(Records excerpted from a collection)
::::::::

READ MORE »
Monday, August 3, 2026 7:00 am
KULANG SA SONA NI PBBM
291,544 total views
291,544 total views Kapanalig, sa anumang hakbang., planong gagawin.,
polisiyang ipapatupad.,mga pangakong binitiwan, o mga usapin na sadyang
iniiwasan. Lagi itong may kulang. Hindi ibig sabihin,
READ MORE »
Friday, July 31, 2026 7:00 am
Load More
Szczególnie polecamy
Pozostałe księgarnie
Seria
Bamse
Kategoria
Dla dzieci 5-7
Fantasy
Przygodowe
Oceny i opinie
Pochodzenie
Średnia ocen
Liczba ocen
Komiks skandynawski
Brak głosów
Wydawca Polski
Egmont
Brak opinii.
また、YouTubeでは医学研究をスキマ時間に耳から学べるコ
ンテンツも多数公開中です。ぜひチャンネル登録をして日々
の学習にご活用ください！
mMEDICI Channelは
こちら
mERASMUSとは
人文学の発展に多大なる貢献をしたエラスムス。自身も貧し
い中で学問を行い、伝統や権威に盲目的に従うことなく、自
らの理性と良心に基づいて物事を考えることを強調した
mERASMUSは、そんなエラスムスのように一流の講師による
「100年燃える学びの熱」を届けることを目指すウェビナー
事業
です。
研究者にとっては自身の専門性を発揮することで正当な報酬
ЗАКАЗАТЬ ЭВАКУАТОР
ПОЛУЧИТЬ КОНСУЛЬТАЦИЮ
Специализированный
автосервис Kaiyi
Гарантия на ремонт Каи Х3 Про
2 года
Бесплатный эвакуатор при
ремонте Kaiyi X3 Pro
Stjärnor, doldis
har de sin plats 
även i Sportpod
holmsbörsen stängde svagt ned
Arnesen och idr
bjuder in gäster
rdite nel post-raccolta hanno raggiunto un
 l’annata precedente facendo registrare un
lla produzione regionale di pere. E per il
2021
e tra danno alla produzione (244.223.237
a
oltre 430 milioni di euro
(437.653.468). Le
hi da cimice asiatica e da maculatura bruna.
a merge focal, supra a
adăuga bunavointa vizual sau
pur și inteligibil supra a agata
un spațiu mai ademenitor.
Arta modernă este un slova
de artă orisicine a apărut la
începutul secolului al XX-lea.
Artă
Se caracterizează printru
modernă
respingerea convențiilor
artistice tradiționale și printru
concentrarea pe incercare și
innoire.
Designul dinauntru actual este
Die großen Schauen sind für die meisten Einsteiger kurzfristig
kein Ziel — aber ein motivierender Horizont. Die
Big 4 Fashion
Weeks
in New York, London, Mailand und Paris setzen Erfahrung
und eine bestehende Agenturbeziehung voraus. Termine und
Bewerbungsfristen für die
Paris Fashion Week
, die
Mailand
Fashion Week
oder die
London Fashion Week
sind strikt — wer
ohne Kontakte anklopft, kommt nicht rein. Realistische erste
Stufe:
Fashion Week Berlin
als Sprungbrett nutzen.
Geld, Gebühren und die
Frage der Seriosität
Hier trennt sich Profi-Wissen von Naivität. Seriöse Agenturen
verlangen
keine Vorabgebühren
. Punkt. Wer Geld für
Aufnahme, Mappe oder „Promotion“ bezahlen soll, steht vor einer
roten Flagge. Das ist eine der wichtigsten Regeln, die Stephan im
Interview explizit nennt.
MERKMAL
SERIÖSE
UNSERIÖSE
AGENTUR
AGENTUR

::::::::

# WHAT IS BEING ASKED
Please copy out the preceding data in full, exactly as written.

# RESULT OF THIS TASK
READ MORE »
Monday, August 3, 2026 7:00 am
KULANG SA SONA NI PBBM
291,544 total views
291,544 total views Kapanalig, sa anumang hakbang., planong gagawin.,
polisiyang ipapatupad.,mga pangakong binitiwan, o mga usapin na sadyang
iniiwasan. Lagi itong may kulang. Hindi ibig sabihin,
READ MORE »
Friday, July 31, 2026 7:00 am
Load More
Szczególnie polecamy
Pozostałe księgarnie
Seria
Bamse
Kategoria
Dla dzieci 5-7
Fantasy
Przygodowe
Oceny i opinie
Pochodzenie
Średnia ocen
Liczba ocen
Komiks skandynawski
Brak głosów
Wydawca Polski
Egmont
Brak opinii.
また、YouTubeでは医学研究をスキマ時間に耳から学べるコ
ンテンツも多数公開中です。ぜひチャンネル登録をして日々
の学習にご活用ください！
mMEDICI Channelは
こちら
mERASMUSとは
人文学の発展に多大なる貢献をしたエラスムス。自身も貧し
い中で学問を行い、伝統や権威に盲目的に従うことなく、自
らの理性と良心に基づいて物事を考えることを強調した
mERASMUSは、そんなエラスムスのように一流の講師による
「100年燃える学びの熱」を届けることを目指すウェビナー
事業
です。
研究者にとっては自身の専門性を発揮することで正当な報酬
ЗАКАЗАТЬ ЭВАКУАТОР
ПОЛУЧИТЬ КОНСУЛЬТАЦИЮ
Специализированный
автосервис Kaiyi
Гарантия на ремонт Каи Х3 Про
2 года
Бесплатный эвакуатор при
ремонте Kaiyi X3 Pro
Stjärnor, doldis
har de sin plats 
även i Sportpod
holmsbörsen stängde svagt ned
Arnesen och idr
bjuder in gäster
rdite nel post-raccolta hanno raggiunto un
 l’annata precedente facendo registrare un
lla produzione regionale di pere. E per il
2021
e tra danno alla produzione (244.223.237
a
oltre 430 milioni di euro
(437.653.468). Le
hi da cimice asiatica e da maculatura bruna.
a merge focal, supra a
adăuga bunavointa vizual sau
pur și inteligibil supra a agata
un spațiu mai ademenitor.
Arta modernă este un slova
de artă orisicine a apărut la
începutul secolului al XX-lea.
Artă
Se caracterizează printru
modernă
respingerea convențiilor
artistice tradiționale și printru
concentrarea pe incercare și
innoire.
Designul dinauntru actual este
Die großen Schauen sind für die meisten Einsteiger kurzfristig
kein Ziel — aber ein motivierender Horizont. Die
Big 4 Fashion
Weeks
in New York, London, Mailand und Paris setzen Erfahrung
und eine bestehende Agenturbeziehung voraus. Termine und
Bewerbungsfristen für die
Paris Fashion Week
, die
Mailand
Fashion Week
oder die
London Fashion Week
sind strikt — wer
ohne Kontakte anklopft, kommt nicht rein. Realistische erste
Stufe:
Fashion Week Berlin
als Sprungbrett nutzen.
Geld, Gebühren und die
Frage der Seriosität
Hier trennt sich Profi-Wissen von Naivität. Seriöse Agenturen
verlangen
keine Vorabgebühren
. Punkt. Wer Geld für
Aufnahme, Mappe oder „Promotion“ bezahlen soll, steht vor einer
roten Flagge. Das ist eine der wichtigsten Regeln, die Stephan im
Interview explizit nennt.
MERKMAL
SERIÖSE
UNSERIÖSE
AGENTUR
AGENTUR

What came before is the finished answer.